According to waronice.com, the Senators are actually generating their share of opportunities in 3-on-3 play. In overtime, the Senators have been outshot by a 14-8 margin overall, but that was skewed by a 7-2 result against the Toronto Maple Leafs in which they had to kill a minor penalty. The Senators have also been shorthanded in overtime on two other occasions, once for 39 seconds and another for 13 seconds.
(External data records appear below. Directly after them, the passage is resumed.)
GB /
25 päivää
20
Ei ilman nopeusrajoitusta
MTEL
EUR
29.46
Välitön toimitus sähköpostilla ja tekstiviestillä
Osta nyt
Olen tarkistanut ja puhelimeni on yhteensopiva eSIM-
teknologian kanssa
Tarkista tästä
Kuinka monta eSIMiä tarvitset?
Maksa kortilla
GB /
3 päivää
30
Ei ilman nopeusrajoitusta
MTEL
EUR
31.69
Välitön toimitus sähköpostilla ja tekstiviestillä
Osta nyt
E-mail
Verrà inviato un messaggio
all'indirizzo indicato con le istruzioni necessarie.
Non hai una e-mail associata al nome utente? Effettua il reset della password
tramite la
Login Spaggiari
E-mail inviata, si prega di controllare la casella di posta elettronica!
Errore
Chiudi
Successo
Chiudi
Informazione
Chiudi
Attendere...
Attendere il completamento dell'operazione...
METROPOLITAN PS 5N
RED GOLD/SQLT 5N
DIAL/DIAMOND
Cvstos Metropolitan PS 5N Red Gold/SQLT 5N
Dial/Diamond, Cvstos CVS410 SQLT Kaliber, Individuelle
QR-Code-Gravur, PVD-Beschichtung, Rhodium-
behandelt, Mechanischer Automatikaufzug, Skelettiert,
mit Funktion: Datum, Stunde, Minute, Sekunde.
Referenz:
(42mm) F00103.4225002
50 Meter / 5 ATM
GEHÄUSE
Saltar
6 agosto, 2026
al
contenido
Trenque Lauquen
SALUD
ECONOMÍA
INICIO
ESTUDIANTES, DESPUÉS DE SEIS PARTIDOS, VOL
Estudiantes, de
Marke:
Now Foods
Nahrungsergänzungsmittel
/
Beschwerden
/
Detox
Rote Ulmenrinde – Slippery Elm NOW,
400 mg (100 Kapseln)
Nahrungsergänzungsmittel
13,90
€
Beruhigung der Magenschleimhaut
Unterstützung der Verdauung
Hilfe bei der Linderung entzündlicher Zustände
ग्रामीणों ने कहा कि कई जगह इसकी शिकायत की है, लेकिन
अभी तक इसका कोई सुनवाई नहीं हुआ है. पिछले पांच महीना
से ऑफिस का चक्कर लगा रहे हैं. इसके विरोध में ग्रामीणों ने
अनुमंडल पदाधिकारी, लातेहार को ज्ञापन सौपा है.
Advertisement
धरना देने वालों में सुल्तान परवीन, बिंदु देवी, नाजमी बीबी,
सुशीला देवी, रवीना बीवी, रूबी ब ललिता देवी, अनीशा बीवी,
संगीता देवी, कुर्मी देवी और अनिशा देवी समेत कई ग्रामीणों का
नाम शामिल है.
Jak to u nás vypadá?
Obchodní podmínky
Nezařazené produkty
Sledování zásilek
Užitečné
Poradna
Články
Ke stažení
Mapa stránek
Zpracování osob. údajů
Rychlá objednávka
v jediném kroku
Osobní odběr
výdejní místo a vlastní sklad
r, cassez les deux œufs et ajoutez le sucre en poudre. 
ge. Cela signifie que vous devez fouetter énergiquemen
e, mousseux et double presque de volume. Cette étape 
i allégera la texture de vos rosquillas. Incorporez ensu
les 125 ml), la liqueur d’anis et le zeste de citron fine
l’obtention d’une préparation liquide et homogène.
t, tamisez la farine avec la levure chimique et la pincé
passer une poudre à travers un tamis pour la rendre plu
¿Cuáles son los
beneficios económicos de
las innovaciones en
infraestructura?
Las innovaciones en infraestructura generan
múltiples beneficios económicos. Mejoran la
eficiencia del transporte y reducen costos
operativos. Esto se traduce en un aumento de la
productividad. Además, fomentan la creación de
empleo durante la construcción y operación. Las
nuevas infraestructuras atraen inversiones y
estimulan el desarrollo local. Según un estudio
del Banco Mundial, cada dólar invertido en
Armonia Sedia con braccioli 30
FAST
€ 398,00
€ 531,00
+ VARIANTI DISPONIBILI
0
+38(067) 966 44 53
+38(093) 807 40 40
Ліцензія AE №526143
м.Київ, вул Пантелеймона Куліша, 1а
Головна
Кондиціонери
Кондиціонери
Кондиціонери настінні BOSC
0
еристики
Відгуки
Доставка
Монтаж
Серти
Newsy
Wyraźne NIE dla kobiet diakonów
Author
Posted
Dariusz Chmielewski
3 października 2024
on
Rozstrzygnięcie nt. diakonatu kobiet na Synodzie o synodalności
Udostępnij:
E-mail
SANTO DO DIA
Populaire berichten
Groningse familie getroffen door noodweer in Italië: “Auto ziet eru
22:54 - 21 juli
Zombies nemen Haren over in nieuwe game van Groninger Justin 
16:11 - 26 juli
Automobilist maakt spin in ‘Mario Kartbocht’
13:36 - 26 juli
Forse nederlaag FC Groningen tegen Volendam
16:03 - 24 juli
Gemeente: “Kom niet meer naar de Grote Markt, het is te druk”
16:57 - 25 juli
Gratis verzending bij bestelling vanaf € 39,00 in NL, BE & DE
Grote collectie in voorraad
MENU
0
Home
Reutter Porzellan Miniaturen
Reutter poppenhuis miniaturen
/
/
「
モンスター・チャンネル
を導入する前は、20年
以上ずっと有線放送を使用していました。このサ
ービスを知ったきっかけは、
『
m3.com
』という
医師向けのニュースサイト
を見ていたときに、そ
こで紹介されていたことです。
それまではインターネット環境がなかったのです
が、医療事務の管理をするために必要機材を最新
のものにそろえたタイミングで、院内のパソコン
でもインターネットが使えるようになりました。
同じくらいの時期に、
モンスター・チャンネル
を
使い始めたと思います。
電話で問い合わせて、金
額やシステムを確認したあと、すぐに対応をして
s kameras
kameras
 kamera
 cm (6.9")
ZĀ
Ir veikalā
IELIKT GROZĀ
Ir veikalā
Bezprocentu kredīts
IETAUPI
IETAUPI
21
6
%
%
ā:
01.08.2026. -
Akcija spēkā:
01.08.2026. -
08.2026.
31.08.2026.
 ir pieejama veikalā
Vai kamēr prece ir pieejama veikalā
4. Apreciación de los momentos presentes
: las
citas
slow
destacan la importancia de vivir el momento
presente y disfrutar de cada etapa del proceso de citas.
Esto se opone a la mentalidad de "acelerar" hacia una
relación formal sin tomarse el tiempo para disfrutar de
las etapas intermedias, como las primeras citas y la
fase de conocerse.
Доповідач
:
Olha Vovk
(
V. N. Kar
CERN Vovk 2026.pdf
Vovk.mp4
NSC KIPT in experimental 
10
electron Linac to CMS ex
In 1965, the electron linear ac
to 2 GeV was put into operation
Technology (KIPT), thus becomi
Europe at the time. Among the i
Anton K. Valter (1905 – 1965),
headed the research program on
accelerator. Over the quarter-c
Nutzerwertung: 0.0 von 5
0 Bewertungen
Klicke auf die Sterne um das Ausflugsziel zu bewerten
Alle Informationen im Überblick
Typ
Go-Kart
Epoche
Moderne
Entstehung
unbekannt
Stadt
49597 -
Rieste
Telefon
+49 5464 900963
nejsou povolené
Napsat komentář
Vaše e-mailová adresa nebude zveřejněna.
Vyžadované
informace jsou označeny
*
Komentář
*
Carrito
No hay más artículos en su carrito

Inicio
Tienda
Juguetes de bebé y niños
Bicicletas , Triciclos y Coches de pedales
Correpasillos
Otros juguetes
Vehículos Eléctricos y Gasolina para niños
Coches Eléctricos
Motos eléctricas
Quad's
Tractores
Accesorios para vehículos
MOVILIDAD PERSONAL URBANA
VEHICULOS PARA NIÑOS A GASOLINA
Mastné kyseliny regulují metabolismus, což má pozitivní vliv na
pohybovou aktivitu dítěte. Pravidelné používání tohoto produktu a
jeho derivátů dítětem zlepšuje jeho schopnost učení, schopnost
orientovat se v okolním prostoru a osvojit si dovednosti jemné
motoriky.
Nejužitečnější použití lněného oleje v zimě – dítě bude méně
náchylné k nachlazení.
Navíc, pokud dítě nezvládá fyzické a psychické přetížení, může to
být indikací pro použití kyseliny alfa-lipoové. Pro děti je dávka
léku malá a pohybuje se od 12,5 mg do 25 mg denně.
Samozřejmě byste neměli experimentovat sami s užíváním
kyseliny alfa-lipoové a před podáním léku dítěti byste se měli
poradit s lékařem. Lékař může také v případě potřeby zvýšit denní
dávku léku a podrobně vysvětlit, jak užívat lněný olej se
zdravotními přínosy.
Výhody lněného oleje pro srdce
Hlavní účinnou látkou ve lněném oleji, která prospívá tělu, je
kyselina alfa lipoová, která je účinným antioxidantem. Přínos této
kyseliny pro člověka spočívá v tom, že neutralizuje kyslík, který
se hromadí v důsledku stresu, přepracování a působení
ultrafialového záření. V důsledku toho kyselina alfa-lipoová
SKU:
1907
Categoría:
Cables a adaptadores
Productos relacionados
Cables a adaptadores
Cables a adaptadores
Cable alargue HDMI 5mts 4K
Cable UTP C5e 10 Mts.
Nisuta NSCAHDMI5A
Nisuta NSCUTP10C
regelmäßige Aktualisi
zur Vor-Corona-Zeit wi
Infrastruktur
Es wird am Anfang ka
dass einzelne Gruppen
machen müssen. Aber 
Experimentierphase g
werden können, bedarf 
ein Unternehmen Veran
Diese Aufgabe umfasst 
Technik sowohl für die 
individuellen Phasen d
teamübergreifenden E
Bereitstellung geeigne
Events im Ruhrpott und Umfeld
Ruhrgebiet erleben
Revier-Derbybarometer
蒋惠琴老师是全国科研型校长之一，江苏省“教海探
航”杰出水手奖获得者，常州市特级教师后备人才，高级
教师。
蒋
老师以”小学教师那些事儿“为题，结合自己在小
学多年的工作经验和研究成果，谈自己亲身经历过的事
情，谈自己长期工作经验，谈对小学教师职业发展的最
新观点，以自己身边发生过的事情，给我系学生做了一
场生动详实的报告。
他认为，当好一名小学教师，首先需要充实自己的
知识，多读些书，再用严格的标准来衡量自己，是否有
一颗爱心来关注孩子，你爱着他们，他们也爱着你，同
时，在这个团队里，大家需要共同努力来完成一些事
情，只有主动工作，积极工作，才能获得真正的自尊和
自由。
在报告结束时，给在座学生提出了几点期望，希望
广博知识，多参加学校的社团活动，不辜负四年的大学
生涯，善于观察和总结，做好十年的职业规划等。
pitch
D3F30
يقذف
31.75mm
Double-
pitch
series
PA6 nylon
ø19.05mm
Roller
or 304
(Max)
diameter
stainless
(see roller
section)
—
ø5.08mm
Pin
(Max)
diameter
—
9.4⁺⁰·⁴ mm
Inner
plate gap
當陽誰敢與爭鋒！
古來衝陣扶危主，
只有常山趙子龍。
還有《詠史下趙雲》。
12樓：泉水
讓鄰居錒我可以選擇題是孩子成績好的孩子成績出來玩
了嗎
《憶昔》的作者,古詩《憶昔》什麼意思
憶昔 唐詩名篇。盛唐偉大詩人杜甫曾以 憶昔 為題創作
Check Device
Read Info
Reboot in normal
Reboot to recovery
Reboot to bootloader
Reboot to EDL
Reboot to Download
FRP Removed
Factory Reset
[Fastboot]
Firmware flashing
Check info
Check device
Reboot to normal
But when it comes to pure 3-on-3, the Senators have not been that bad. They’ve generated a total of 17 shot attempts and had 12 against them in 17:08 of 3-on-3 time in overtime. Compare that to the Tampa Bay Lightning, who have also played four overtime games, but have played only 8:10 of 3-on-3. They’ve got 10 shot attempts and have given up nine. The Philadelphia Flyers have played 11:22 of 3-on-3 OT in four games and have generated 14 shot attempts, while giving up the same number. The New Jersey Devils have 14 for and against in 13:37, while the Vancouver Canucks have 12 for and nine against in 9:39.
As for the league-wide results, they’ve been pretty encouraging. Of the 136 games played so far, 27 have gone to extra time and of those 27, 18 of them have been decided without a shootout. That’s 67 percent, compared to 44.4 percent of games that were decided in 4-on-4 overtime last season. Three of those games have been decided on power-play goals with the teams playing 4-on3. The average length of an overtime period this season, meanwhile, is 3:01.
The reduction in shootouts is a good sign, but will it continue? Will coaches find a way to stifle 3-on-3 play the way they have in other situations? Well, as teams get more accustomed to playing 3-on-3, there are bound to be adjustments. One of them that teams are already making is feathering the puck down to their own goaltender when they have possession in the neutral zone so they can get a change and get fresh bodies out on the ice.
As it stands, two of three games are being decided in overtime, compared to fewer than half in the past. Not since the shootout was introduced in 2005-06 has there been a season when more than 50 percent of the games have been decided by overtime alone, so even if there is an adjustment and that number goes down a little, it will still be an improvement.